4. Register the Plugin
To make Flyte aware of your plugin, you must register it using a PluginEntry in an init() function. This tells Flyte which task types your plugin handles and which Kubernetes resource it should watch.
import (
"github.com/flyteorg/flyte/v2/flyteplugins/go/tasks/pluginmachinery"
)
func init() {
pluginmachinery.PluginRegistry().RegisterK8sPlugin(
k8s.PluginEntry{
ID: "my_custom_task",
RegisteredTaskTypes: []core.TaskType{"my_custom_task"},
ResourceToWatch: &v1.Pod{},
Plugin: myK8sHandler{},
IsDefault: false,
})
}
The ResourceToWatch field is critical; it informs the Flyte propeller's informer factory which GVK (Group, Version, Kind) to cache and monitor.
5. Configure Global Defaults
You can control the behavior of all Kubernetes plugins, including your new one, by modifying the K8sPluginConfig. This configuration is typically loaded from the platform's configuration files.
For example, to ensure all pods created by your plugin have a specific CPU request or a finalizer, you would configure the K8sPluginConfig fields:
InjectFinalizer: Set totrueto ensure resources are cleaned up only after Flyte acknowledges termination.DefaultCPURequest: Sets a baseline for containers that don't specify their own.DeleteResourceOnFinalize: Iftrue, Flyte will explicitly delete the Kubernetes resource once the task reaches a terminal state.

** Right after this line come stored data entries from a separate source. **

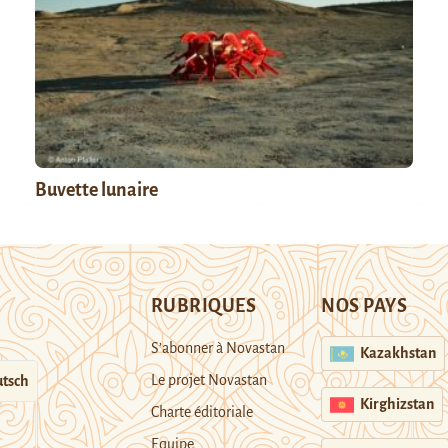
Buvette lunaire
RUBRIQUES
NOS PAYS
S’abonner à Novastan
Kazakhstan
Le projet Novastan
tsch
Kirghizstan
Charte éditoriale
Equipe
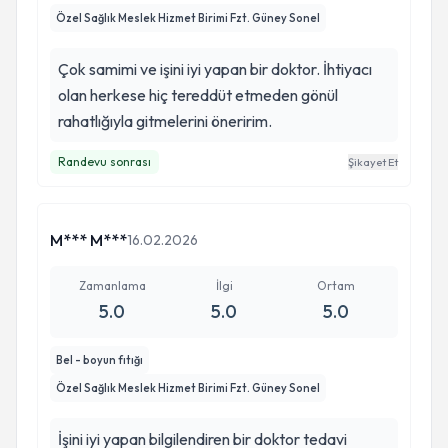
Özel Sağlık Meslek Hizmet Birimi Fzt. Güney Sonel
Çok samimi ve işini iyi yapan bir doktor. İhtiyacı
olan herkese hiç tereddüt etmeden gönül
rahatlığıyla gitmelerini öneririm.
Randevu sonrası
Şikayet Et
M*** M***
16.02.2026
Zamanlama
İlgi
Ortam
5.0
5.0
5.0
Bel - boyun fıtığı
Özel Sağlık Meslek Hizmet Birimi Fzt. Güney Sonel
İşini iyi yapan bilgilendiren bir doktor tedavi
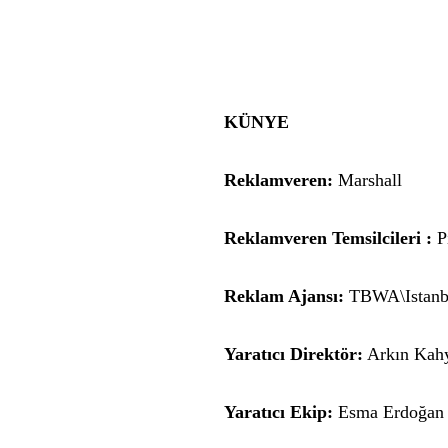
KÜNYE
Reklamveren:
Marshall
Reklamveren Temsilcileri :
P
Reklam Ajansı:
TBWA\Istanb
Yaratıcı Direktör:
Arkın Kah
Yaratıcı Ekip:
Esma Erdoğan 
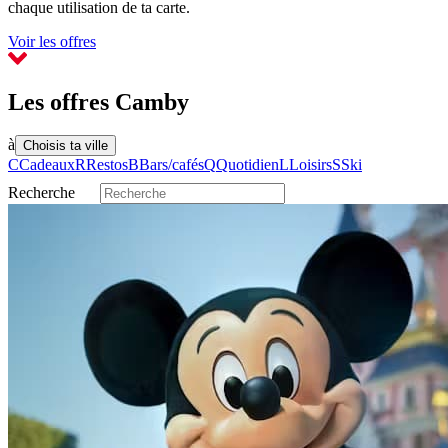
chaque utilisation de ta carte.
Voir les offres
Les offres Camby
à
Choisis ta ville
C
Cadeaux
R
Restos
B
Bars/cafés
Q
Quotidien
L
Loisirs
S
Ski
Recherche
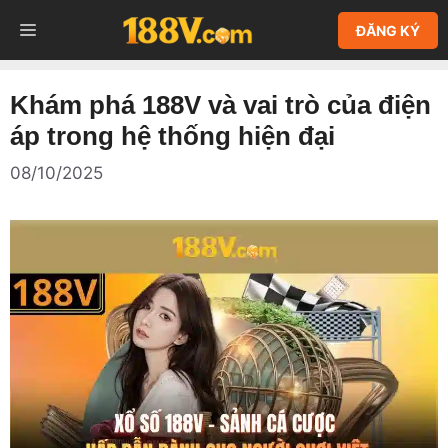
Chuyển
MENU
ĐĂNG KÝ
đến
nội
dung
Khám phá 188V và vai trò của điện
áp trong hệ thống hiện đại
08/10/2025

These settings are defined in flyteplugins/go/tasks/pluginmachinery/flytek8s/config/config.go and are automatically applied if you used ApplyFlytePodConfiguration in Step 2.
Complete Result
You have now implemented a Kubernetes plugin that:
- Defines a custom handler for a specific task type.

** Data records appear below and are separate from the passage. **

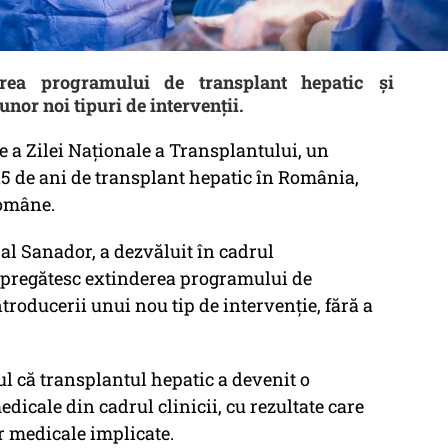
rea programului de transplant hepatic și
unor noi tipuri de intervenții.
ie a Zilei Naționale a Transplantului, un
25 de ani de transplant hepatic în România,
Române.
al Sanador, a dezvăluit în cadrul
 pregătesc extinderea programului de
troducerii unui nou tip de intervenție, fără a
ul că transplantul hepatic a devenit o
dicale din cadrul clinicii, cu rezultate care
 medicale implicate.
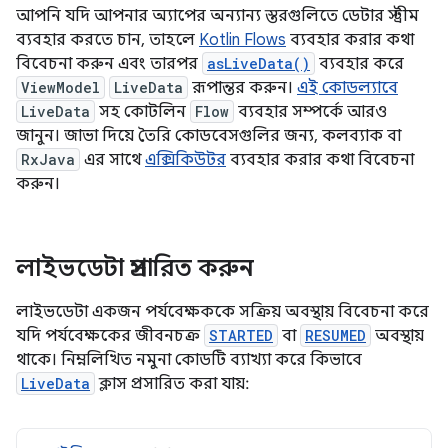
আপনি যদি আপনার অ্যাপের অন্যান্য স্তরগুলিতে ডেটার স্ট্রীম
ব্যবহার করতে চান, তাহলে
Kotlin Flows
ব্যবহার করার কথা
বিবেচনা করুন এবং তারপর
asLiveData()
ব্যবহার করে
ViewModel
LiveData
রূপান্তর করুন।
এই কোডল্যাবে
LiveData
সহ কোটলিন
Flow
ব্যবহার সম্পর্কে আরও
জানুন। জাভা দিয়ে তৈরি কোডবেসগুলির জন্য, কলব্যাক বা
RxJava
এর সাথে
এক্সিকিউটর
ব্যবহার করার কথা বিবেচনা
করুন।
লাইভডেটা প্রসারিত করুন
লাইভডেটা একজন পর্যবেক্ষককে সক্রিয় অবস্থায় বিবেচনা করে
যদি পর্যবেক্ষকের জীবনচক্র
STARTED
বা
RESUMED
অবস্থায়
থাকে। নিম্নলিখিত নমুনা কোডটি ব্যাখ্যা করে কিভাবে
LiveData
ক্লাস প্রসারিত করা যায়:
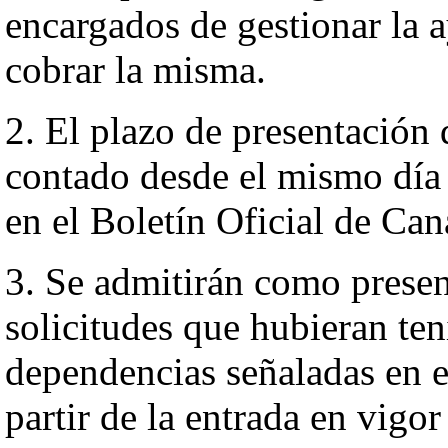
encargados de gestionar la 
cobrar la misma.
2. El plazo de presentación 
contado desde el mismo día 
en el Boletín Oficial de Can
3. Se admitirán como presen
solicitudes que hubieran ten
dependencias señaladas en el
partir de la entrada en vigo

- Constructs a Kubernetes resource while applying platform-wide defaults.
- Monitors the resource and reports status back to Flyte.
- Registers itself with the Flyte plugin registry.
When a task of type my_custom_task is executed, Flyte will now use your plugin to manage the lifecycle of the corresponding Kubernetes Pod.